(Exercise description) Exact repetition of every record is required.

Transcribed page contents
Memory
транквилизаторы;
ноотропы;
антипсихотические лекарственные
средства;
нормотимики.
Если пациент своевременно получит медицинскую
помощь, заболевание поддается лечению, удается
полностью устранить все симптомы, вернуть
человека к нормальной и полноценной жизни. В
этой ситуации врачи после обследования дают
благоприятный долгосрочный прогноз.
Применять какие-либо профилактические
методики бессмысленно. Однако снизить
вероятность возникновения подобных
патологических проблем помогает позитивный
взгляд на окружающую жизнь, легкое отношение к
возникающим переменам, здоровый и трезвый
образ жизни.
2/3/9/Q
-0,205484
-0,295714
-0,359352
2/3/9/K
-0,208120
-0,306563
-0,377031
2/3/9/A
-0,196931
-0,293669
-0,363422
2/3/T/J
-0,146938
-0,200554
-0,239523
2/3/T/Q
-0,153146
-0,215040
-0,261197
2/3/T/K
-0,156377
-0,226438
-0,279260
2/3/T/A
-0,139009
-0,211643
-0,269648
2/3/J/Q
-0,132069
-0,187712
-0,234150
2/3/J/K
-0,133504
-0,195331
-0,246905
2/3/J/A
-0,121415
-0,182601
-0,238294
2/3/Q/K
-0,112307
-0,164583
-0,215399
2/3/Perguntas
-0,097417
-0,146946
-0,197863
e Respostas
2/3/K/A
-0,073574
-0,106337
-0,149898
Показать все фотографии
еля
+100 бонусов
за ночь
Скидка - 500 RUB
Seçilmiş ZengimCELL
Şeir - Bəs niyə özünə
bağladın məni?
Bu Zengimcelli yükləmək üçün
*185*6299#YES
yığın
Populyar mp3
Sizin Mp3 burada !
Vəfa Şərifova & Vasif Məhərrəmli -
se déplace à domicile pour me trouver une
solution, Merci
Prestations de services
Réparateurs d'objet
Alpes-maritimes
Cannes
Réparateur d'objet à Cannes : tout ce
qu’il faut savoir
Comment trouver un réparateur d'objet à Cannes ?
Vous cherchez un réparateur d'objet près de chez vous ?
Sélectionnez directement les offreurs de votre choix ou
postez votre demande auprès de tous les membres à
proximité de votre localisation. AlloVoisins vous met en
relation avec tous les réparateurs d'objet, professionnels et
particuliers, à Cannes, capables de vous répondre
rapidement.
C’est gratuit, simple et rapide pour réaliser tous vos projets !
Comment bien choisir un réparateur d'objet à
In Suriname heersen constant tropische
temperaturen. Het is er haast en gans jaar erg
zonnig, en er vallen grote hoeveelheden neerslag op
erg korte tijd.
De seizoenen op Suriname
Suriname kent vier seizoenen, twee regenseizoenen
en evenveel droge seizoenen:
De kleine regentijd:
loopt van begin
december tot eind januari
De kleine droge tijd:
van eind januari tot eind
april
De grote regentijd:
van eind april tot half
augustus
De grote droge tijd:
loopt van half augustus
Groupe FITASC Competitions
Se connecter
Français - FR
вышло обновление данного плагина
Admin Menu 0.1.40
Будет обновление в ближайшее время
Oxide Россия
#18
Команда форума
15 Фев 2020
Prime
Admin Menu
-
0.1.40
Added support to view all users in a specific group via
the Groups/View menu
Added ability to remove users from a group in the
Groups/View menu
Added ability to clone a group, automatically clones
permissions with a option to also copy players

(Problem solution)
Memory
транквилизаторы;
ноотропы;
антипсихотические лекарственные
средства;
нормотимики.
Если пациент своевременно получит медицинскую
помощь, заболевание поддается лечению, удается
полностью устранить все симптомы, вернуть
человека к нормальной и полноценной жизни. В
этой ситуации врачи после обследования дают
благоприятный долгосрочный прогноз.
Применять какие-либо профилактические
методики бессмысленно. Однако снизить
вероятность возникновения подобных
патологических проблем помогает позитивный
взгляд на окружающую жизнь, легкое отношение к
возникающим переменам, здоровый и трезвый
образ жизни.
2/3/9/Q
-0,205484
-0,295714
-0,359352
2/3/9/K
-0,208120
-0,306563
-0,377031
2/3/9/A
-0,196931
-0,293669
-0,363422
2/3/T/J
-0,146938
-0,200554
-0,239523
2/3/T/Q
-0,153146
-0,215040
-0,261197
2/3/T/K
-0,156377
-0,226438
-0,279260
2/3/T/A
-0,139009
-0,211643
-0,269648
2/3/J/Q
-0,132069
-0,187712
-0,234150
2/3/J/K
-0,133504
-0,195331
-0,246905
2/3/J/A
-0,121415
-0,182601
-0,238294
2/3/Q/K
-0,112307
-0,164583
-0,215399
2/3/Perguntas
-0,097417
-0,146946
-0,197863
e Respostas
2/3/K/A
-0,073574
-0,106337
-0,149898
Показать все фотографии
еля
+100 бонусов
за ночь
Скидка - 500 RUB
Seçilmiş ZengimCELL
Şeir - Bəs niyə özünə
bağladın məni?
Bu Zengimcelli yükləmək üçün
*185*6299#YES
yığın
Populyar mp3
Sizin Mp3 burada !
Vəfa Şərifova & Vasif Məhərrəmli -
se déplace à domicile pour me trouver une
solution, Merci
Prestations de services
Réparateurs d'objet
Alpes-maritimes
Cannes
Réparateur d'objet à Cannes : tout ce
qu’il faut savoir
Comment trouver un réparateur d'objet à Cannes ?
Vous cherchez un réparateur d'objet près de chez vous ?
Sélectionnez directement les offreurs de votre choix ou
postez votre demande auprès de tous les membres à
proximité de votre localisation. AlloVoisins vous met en
relation avec tous les réparateurs d'objet, professionnels et
particuliers, à Cannes, capables de vous répondre
rapidement.
C’est gratuit, simple et rapide pour réaliser tous vos projets !
Comment bien choisir un réparateur d'objet à
In Suriname heersen constant tropische
temperaturen. Het is er haast en gans jaar erg
zonnig, en er vallen grote hoeveelheden neerslag op
erg korte tijd.
De seizoenen op Suriname
Suriname kent vier seizoenen, twee regenseizoenen
en evenveel droge seizoenen:
De kleine regentijd:
loopt van begin
december tot eind januari
De kleine droge tijd:
van eind januari tot eind
april
De grote regentijd:
van eind april tot half
augustus
De grote droge tijd:
loopt van half augustus
Groupe FITASC Competitions
Se connecter
Français - FR
вышло обновление данного плагина
Admin Menu 0.1.40
Будет обновление в ближайшее время
Oxide Россия
#18
Команда форума
15 Фев 2020
Prime
Admin Menu
-
0.1.40
Added support to view all users in a specific group via
the Groups/View menu
Added ability to remove users from a group in the
Groups/View menu
Added ability to clone a group, automatically clones
permissions with a option to also copy players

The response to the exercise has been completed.